A high quality manager knows that the single best way to get the best out of their employees is to focus on morale.
Morale is at the centre of everything related to success. When employees feel good and feel valued, they’re always going to work harder and dedicate more time and thought to the task at hand. Of course, if employees feel forgotten, unvalued, and as though they don’t matter, are they going to want to give their all for the business? Not at all! In this case they will do the bare minimum to get through the day and collect their wages at the end of the month.
Focusing on the people sat at your office desks is the single best way to ensure business success, and it doesn’t need to be more complicated than that. When morale is high, a business is more productive and therefore more profitable.
Check out this useful infographic on why morale matters so much to a business.
Source: www.justworks.com/blog/how-employee-motivation-make-break-company-infographics
Splitting the office up with office dividers and expecting everyone to do their work without any type of collaboration or say in the role is simply going to alienate employees and cause a glut of nothingness. On the other hand, allowing staff to collaborate around the boardroom chairs and asking for ideas is likely to have a very beneficial effect on morale.
Ironically, when you focus on increasing morale, you’re encouraging new ideas; and when you ask for new ideas, you’re increasing morale. It’s a wonderful double whammy that doesn’t allow you to lose!
Look at it this way, if you are asked for your opinion by a manager, how does it make you feel? It makes you feel like your opinion is valued and that your manager wants to hear your suggestions on how to change things in your environment, right? This could be your opinion on new office furniture, or something entirely different.

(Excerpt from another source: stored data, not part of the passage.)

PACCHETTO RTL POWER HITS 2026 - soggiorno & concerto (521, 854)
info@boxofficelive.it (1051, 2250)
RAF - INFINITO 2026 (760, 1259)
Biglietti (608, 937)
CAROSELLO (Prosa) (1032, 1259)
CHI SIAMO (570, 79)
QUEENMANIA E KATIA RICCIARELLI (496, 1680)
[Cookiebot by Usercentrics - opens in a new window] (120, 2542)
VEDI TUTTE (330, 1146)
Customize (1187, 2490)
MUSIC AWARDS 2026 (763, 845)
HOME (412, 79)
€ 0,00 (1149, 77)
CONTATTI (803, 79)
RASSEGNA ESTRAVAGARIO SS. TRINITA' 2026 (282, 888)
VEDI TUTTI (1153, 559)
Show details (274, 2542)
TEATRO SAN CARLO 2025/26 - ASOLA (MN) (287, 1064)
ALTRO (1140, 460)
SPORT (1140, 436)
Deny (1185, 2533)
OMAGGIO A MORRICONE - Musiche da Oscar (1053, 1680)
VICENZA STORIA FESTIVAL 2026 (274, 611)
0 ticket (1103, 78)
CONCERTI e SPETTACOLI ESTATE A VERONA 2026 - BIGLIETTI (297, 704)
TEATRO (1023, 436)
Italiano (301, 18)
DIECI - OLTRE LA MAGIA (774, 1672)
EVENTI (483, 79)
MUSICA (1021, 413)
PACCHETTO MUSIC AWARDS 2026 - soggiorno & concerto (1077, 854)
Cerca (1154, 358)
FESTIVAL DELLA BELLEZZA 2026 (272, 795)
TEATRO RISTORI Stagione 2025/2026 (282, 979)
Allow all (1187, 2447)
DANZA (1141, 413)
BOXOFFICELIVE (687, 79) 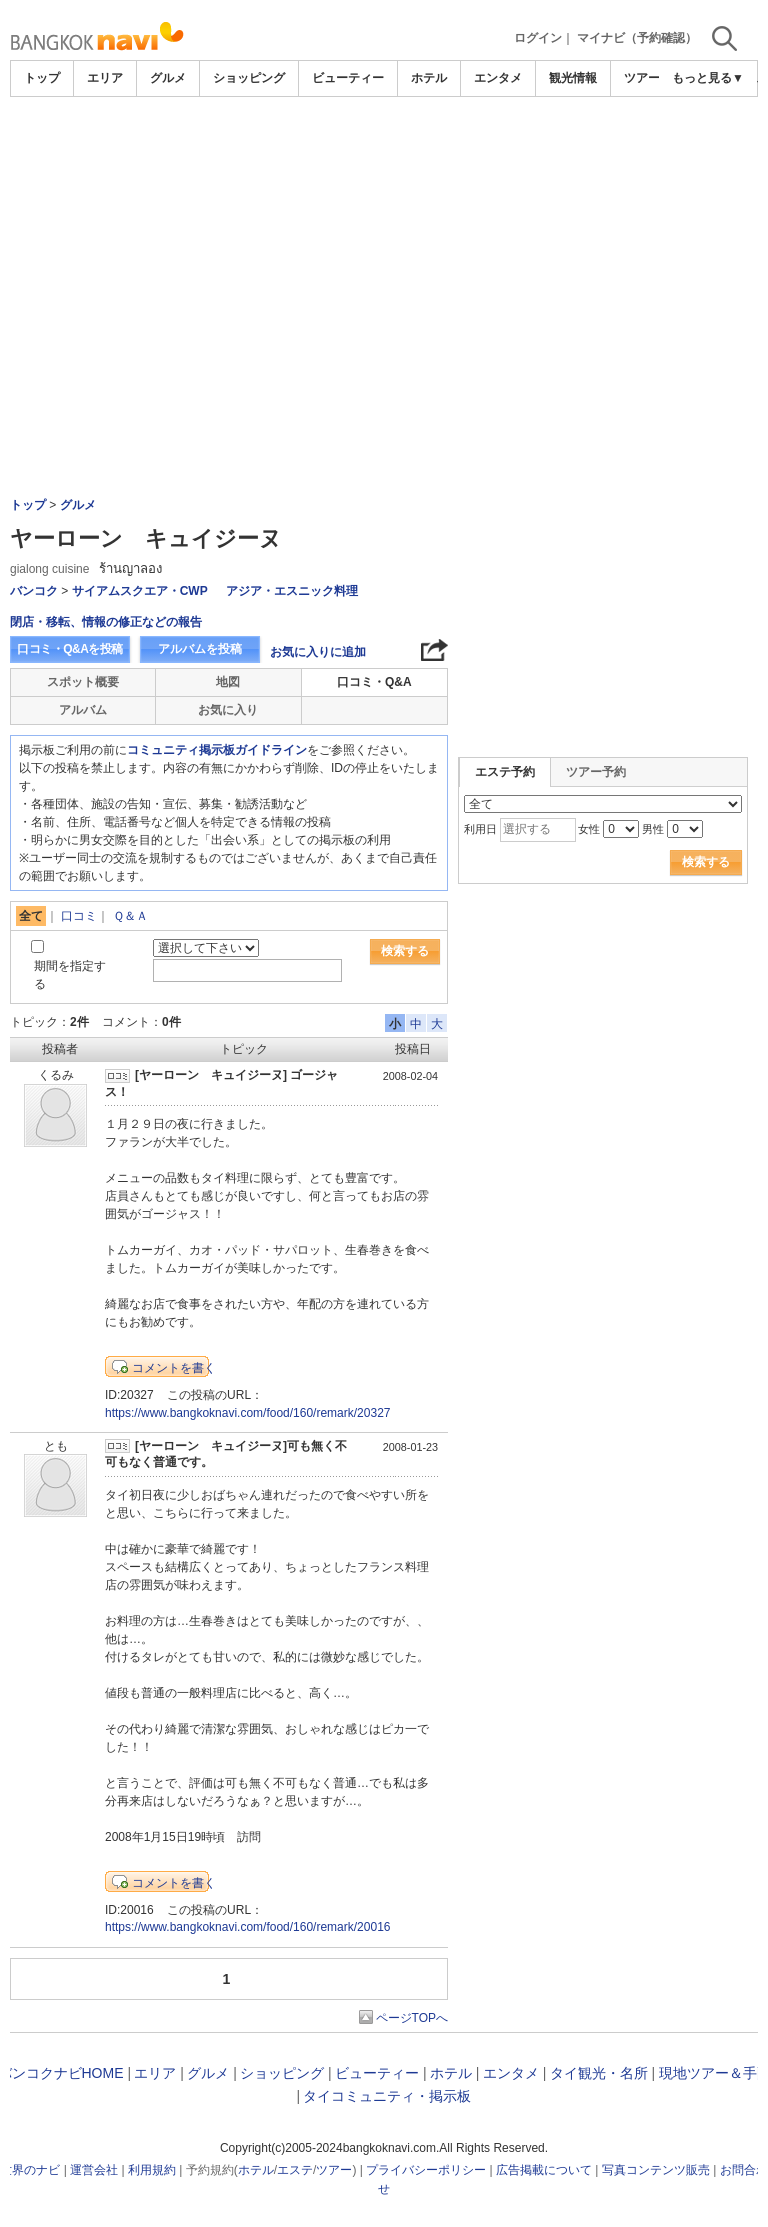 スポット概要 (83, 682)
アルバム (83, 710)
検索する (405, 951)
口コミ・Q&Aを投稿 (70, 649)
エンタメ (498, 78)
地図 (228, 682)
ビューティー (348, 78)
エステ (295, 2170)
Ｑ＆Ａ (130, 916)
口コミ (79, 916)
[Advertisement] (384, 247)
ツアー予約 (596, 772)
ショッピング (249, 78)
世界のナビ (30, 2170)
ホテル (429, 78)
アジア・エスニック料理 (292, 591)
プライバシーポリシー (426, 2170)
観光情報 (573, 78)
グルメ (168, 78)
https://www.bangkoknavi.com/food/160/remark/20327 (248, 1413)
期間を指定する (70, 974)
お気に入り (228, 710)
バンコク (34, 591)
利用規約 (152, 2170)
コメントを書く (174, 1368)
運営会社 (94, 2170)
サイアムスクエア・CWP (140, 591)
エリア (105, 78)
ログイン (538, 38)
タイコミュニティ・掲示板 (387, 2096)
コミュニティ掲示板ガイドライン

In addition, you’re going to feel full of new ideas, because that spark inside of you has been lit. You suddenly feel valued, like you matter more than a number, and that your input is going to make a difference. We all want to be part of something big, and by asking for employee input you’re allowing them to access that positive feel-good factor. This very simple fact alone increases morale.
On the flip side of the argument, when morale is high, employees will naturally come up with more ideas from the comfort of their ergonomic chairs. People who feel good are brimming with thoughts and suggestions, and the fact they feel valued means they’re able to talk about their ideas without fear of being shot down in flames. For instance, if you’re thinking of having an office renovation, asking your employees what they think about it will ensure that they feel involved, and that suggestions they put forward can be considered.
None of this is detrimental to a business, in fact it’s nothing but super-positive! How can you lose out when you have so many new ideas to look into? Of course, not every single one of them will come to fruition, and you need to make it clear when this happens that it is not a reflection on the standard of the suggestions, it’s simply not a suitable suggestion at this time. That doesn’t mean it won’t be revisited at some point in the future however.
Keeping your employees in the loop, allowing them to make suggestions, and helping them to realise that their ideas are valued, and that they will be taken seriously, is vital in terms of boosting morale and ensuring a business is successful and profitable.
Management do not own all the ideas in the world! A member of your office staff could be full of ideas that will turn your business around. If you don’t ask, you’ll never have access to a new idea bank that could alter everything for the better!